UK Trialling App to Aid Government Decisions (BBC News 8 November 2012)
Here are some quick comments from Twitter
@lesteph PM's dashboard is at best pointless, at worst dangerous, unless his briefing system has fundamentally collapsed
@dominiccampbell he may as well have it, but pretending it's anything other than a partial view and mostly for PR is daft
@willperrin rather an antediluvian counsel of despair there then. back to 'ringbinders full of..' briefing
@6loss The "dashboard vs intelligence" debate? IMHO dashboards are useless without fast feedback on action.
In a subsequent discussion on Linked-In, @6loss and I discussed some of the intriguing questions raised by this news story.

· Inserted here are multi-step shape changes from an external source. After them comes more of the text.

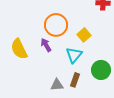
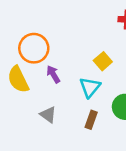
orange circle: (56, 25) -> (34, 48), moved
gray triangle: (57, 85) -> (48, 115), moved, turned 40

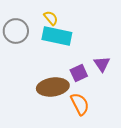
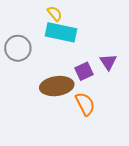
gray circle: (16, 31) -> (18, 48), moved

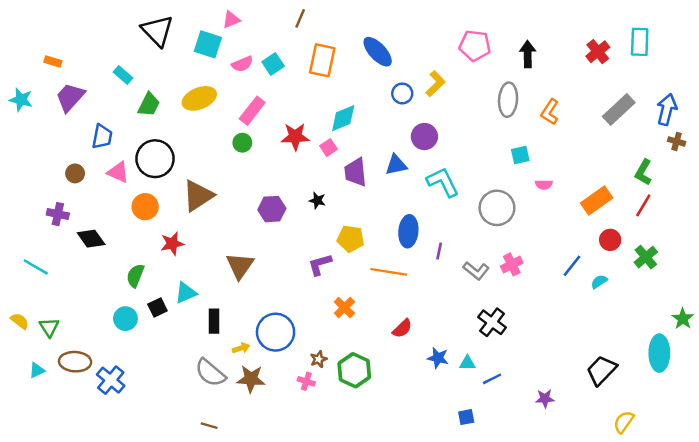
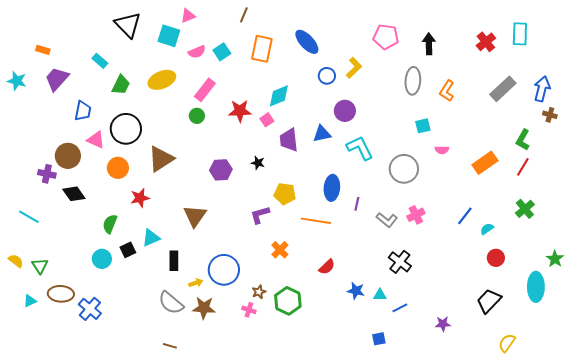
brown circle: (75, 173) -> (68, 156), moved, size x1.6
red circle: (610, 240) -> (496, 258), moved

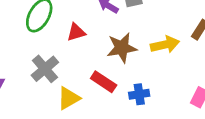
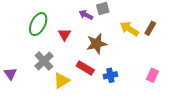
red triangle: (76, 32) -> (64, 34), turned -40
yellow arrow: (165, 45) -> (129, 29), moved, turned -132

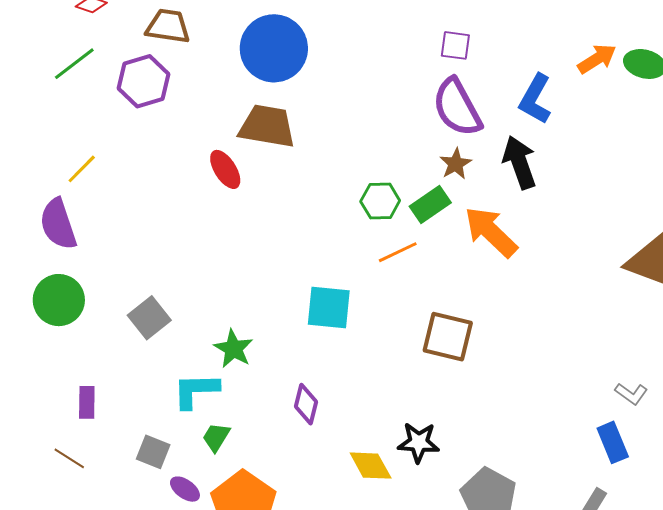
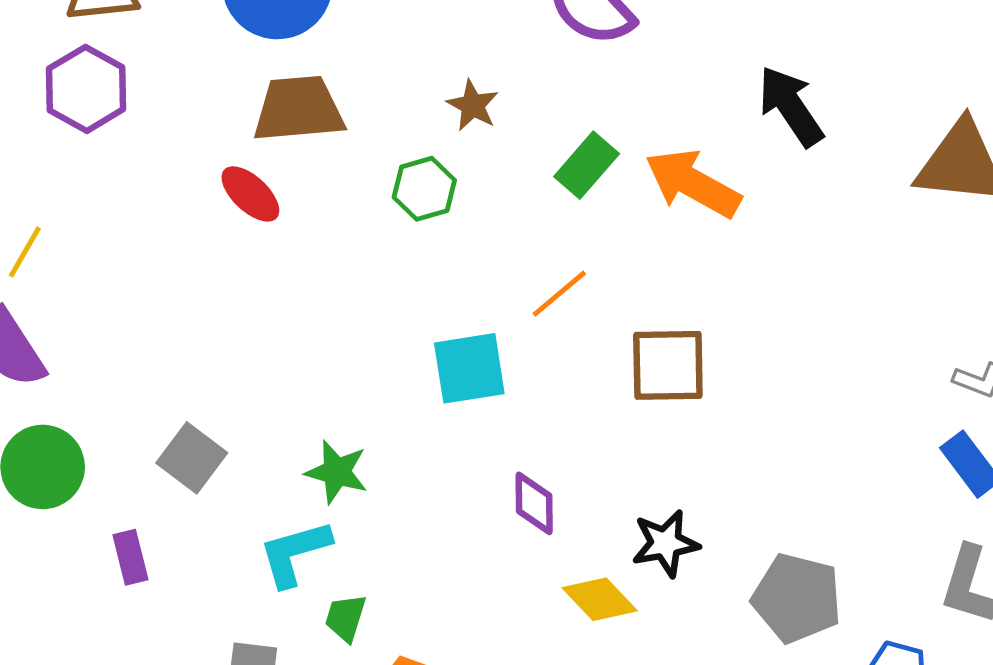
black arrow: (520, 162) -> (791, 106), moved
brown star: (456, 164) -> (473, 105), moved
green hexagon: (380, 201) -> (424, 189), moved
orange line: (398, 252) -> (559, 294), moved
purple rectangle: (87, 402) -> (130, 557), moved
purple diamond: (306, 404) -> (534, 503), moved

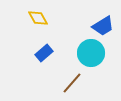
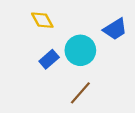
cyan circle: (91, 53) -> (80, 50), moved

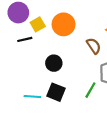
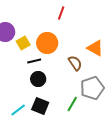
black line: (25, 39) -> (34, 61), moved
cyan line: (32, 97) -> (18, 110), turned -42

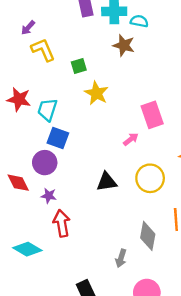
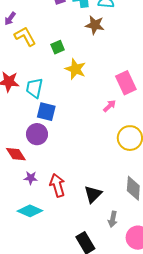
black triangle: (107, 182) -> (93, 194), moved, turned -30
purple star: (49, 196) -> (31, 178), moved
gray arrow: (121, 258) -> (113, 219), moved

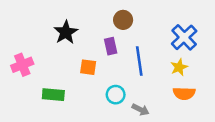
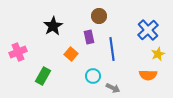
orange square: (88, 67) -> (71, 54), turned 32
yellow star: (179, 67) -> (158, 54), moved
green rectangle: (53, 95) -> (43, 76), turned -66

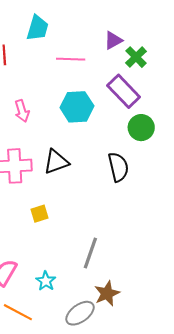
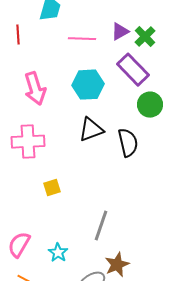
purple triangle: (113, 40) -> (120, 32), moved
pink arrow: (22, 111) -> (35, 89), size x1.5
black triangle: (56, 162) -> (91, 130), moved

Firstly, we were missing the imperative for real-time action and feedback. Obviously the Prime Minister needs to know whether job vacancies are going up or down, but the idea of real-time update is just ridiculous. Suppose that seventeen new job vacancies have been posted in Smartchester in the past twenty minutes, Are we supposed to believe that these seventeen vacancies urgently need to be communicated to the PM so that he can take appropriate action?
What does make sense is a dashboard that supports an OODA loop. A well-designed dashboard should not only provide aggregated data, but also provide some way of making sense of the data. (It is possible that the data visualization may help here.) And then taking rapid action.
But in a well-designed organization, the responsibility for rapid action is delegated to the people in the front line, who are given the real-time intelligence and the resources/tools and the authority to solve problems effectively and efficiently. This is what the military call "Power to the Edge". A completely different order of intelligence is required at the centre, usually operating at a much slower tempo.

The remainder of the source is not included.